▶ [DIRECTIONS FOR THIS TASK]: If an entry holds a picture, leave that picture out. Give everything else again exactly.

▶ [INPUT MATERIAL]:

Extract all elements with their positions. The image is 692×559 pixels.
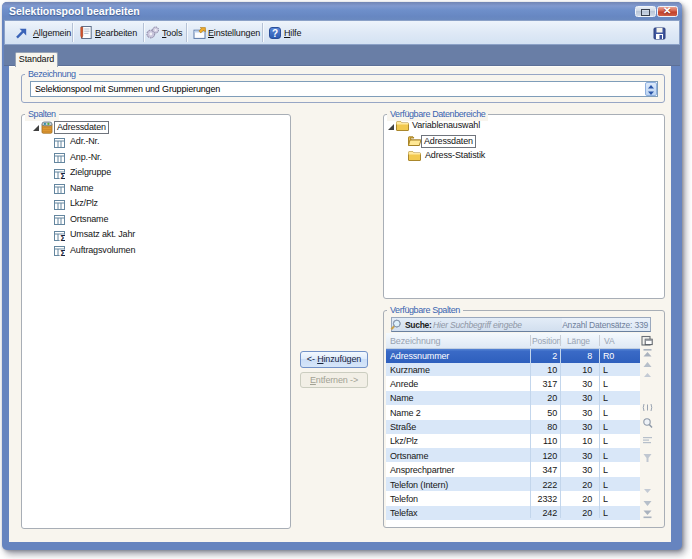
svg-text:Σ: Σ: [60, 248, 65, 256]
svg-text:Σ: Σ: [60, 233, 65, 241]
svg-text:Σ: Σ: [60, 171, 65, 179]
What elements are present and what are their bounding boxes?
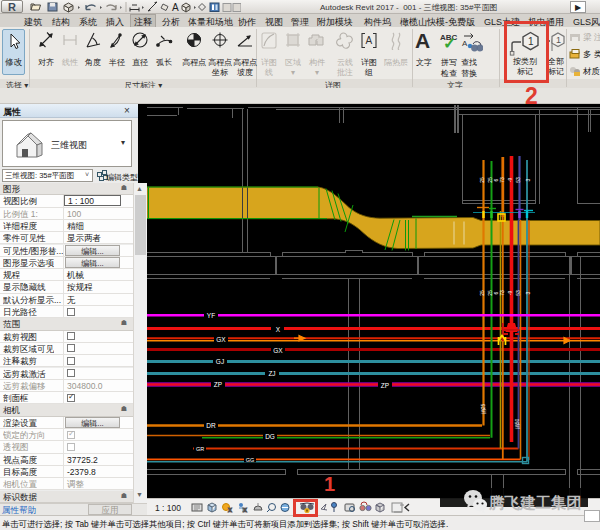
svg-text:A: A	[172, 2, 179, 13]
svg-text:73: 73	[499, 290, 505, 296]
svg-text:x: x	[228, 506, 232, 513]
svg-text:53: 53	[515, 177, 521, 183]
svg-text:53: 53	[515, 290, 521, 296]
svg-text:-9: -9	[507, 291, 513, 296]
svg-text:消25: 消25	[480, 404, 487, 415]
svg-text:3: 3	[525, 291, 531, 294]
svg-text:X: X	[276, 326, 281, 333]
svg-text:YF: YF	[207, 312, 215, 319]
svg-text:1: 1	[556, 35, 561, 45]
svg-text:ZJ: ZJ	[268, 370, 275, 377]
svg-text:DR: DR	[206, 422, 216, 429]
svg-text:3: 3	[525, 178, 531, 181]
svg-text:GJ: GJ	[216, 358, 224, 365]
svg-text:ZP: ZP	[381, 382, 389, 389]
svg-text:DG: DG	[265, 433, 275, 440]
svg-text:25: 25	[479, 290, 485, 296]
svg-text:25: 25	[479, 177, 485, 183]
svg-text:x: x	[243, 506, 247, 513]
svg-text:ZP: ZP	[214, 381, 222, 388]
svg-text:A: A	[462, 39, 468, 48]
svg-text:GG: GG	[246, 457, 255, 463]
svg-text:GX: GX	[273, 347, 283, 354]
svg-text:GX: GX	[216, 336, 226, 343]
svg-text:消50: 消50	[514, 419, 521, 430]
svg-text:A: A	[366, 35, 373, 46]
svg-text:GR: GR	[196, 446, 204, 452]
svg-text:-9: -9	[507, 178, 513, 183]
svg-text:73: 73	[499, 177, 505, 183]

▶ [RESPONSE]:
Extract all elements with their positions. The image is 692×559 pixels.
svg-text:Σ: Σ: [60, 248, 65, 256]
svg-text:Σ: Σ: [60, 233, 65, 241]
svg-text:Σ: Σ: [60, 171, 65, 179]
What elements are present and what are their bounding boxes?
svg-text:A: A	[172, 2, 179, 13]
svg-text:73: 73	[499, 290, 505, 296]
svg-text:x: x	[228, 506, 232, 513]
svg-text:53: 53	[515, 177, 521, 183]
svg-text:53: 53	[515, 290, 521, 296]
svg-text:-9: -9	[507, 291, 513, 296]
svg-text:消25: 消25	[480, 404, 487, 415]
svg-text:3: 3	[525, 291, 531, 294]
svg-text:X: X	[276, 326, 281, 333]
svg-text:YF: YF	[207, 312, 215, 319]
svg-text:1: 1	[556, 35, 561, 45]
svg-text:ZJ: ZJ	[268, 370, 275, 377]
svg-text:DR: DR	[206, 422, 216, 429]
svg-text:3: 3	[525, 178, 531, 181]
svg-text:GJ: GJ	[216, 358, 224, 365]
svg-text:ZP: ZP	[381, 382, 389, 389]
svg-text:DG: DG	[265, 433, 275, 440]
svg-text:25: 25	[479, 290, 485, 296]
svg-text:25: 25	[479, 177, 485, 183]
svg-text:x: x	[243, 506, 247, 513]
svg-text:ZP: ZP	[214, 381, 222, 388]
svg-text:A: A	[462, 39, 468, 48]
svg-text:GG: GG	[246, 457, 255, 463]
svg-text:GX: GX	[273, 347, 283, 354]
svg-text:GX: GX	[216, 336, 226, 343]
svg-text:消50: 消50	[514, 419, 521, 430]
svg-text:A: A	[366, 35, 373, 46]
svg-text:GR: GR	[196, 446, 204, 452]
svg-text:-9: -9	[507, 178, 513, 183]
svg-text:73: 73	[499, 177, 505, 183]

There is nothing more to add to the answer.